BEGIN

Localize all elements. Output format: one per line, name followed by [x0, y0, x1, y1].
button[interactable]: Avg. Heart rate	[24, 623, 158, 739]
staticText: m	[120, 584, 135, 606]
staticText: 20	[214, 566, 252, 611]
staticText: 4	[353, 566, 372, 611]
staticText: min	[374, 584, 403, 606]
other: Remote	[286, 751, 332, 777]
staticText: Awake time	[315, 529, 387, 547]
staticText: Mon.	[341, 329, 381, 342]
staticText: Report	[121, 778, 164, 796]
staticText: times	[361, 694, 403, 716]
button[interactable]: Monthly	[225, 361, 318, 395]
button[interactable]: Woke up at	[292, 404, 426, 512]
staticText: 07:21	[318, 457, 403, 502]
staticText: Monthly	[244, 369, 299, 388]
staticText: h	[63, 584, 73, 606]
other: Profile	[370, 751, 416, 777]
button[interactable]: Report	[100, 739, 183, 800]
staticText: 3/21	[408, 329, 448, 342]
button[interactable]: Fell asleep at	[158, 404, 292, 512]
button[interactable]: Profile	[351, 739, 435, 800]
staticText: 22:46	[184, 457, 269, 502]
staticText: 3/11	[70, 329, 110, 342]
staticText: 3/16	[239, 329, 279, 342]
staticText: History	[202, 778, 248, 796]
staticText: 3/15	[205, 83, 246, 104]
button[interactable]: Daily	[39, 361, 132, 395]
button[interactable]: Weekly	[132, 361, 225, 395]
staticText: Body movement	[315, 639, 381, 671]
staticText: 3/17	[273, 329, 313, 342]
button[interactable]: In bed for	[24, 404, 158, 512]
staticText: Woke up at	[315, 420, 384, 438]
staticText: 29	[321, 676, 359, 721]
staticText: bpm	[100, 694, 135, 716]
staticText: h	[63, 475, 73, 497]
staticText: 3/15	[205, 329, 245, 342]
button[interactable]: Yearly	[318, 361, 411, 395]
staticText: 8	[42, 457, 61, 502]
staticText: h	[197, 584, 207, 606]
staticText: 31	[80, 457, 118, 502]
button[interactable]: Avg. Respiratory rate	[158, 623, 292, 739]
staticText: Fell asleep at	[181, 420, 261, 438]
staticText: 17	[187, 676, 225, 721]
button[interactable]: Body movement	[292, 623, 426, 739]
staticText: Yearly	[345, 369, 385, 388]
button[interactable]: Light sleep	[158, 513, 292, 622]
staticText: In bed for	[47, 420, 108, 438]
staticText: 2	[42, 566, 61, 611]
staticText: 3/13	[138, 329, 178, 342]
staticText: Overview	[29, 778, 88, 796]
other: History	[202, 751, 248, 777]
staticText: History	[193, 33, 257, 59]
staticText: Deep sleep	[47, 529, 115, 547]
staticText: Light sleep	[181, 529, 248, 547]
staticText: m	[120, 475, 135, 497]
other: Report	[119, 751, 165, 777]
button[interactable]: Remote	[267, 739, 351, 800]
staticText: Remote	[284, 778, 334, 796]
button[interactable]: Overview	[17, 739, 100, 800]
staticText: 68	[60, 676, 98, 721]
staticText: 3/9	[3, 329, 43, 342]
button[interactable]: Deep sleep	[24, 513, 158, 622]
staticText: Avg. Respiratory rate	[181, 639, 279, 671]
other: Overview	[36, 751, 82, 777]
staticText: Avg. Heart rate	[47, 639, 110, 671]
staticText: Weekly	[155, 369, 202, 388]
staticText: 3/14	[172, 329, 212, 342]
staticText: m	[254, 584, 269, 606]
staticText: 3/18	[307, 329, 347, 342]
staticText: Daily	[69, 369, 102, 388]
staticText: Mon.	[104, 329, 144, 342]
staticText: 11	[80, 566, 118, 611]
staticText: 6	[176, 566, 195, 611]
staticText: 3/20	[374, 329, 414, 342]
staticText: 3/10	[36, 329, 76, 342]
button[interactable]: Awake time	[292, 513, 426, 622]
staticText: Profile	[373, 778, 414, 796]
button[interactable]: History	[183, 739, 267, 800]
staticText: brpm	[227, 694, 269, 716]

END

-- What to do --
Out of the entries, report each line that contains the word "Remote".

-- Response box --
other: Remote	[286, 751, 332, 777]
button[interactable]: Remote	[267, 739, 351, 800]
staticText: Remote	[284, 778, 334, 796]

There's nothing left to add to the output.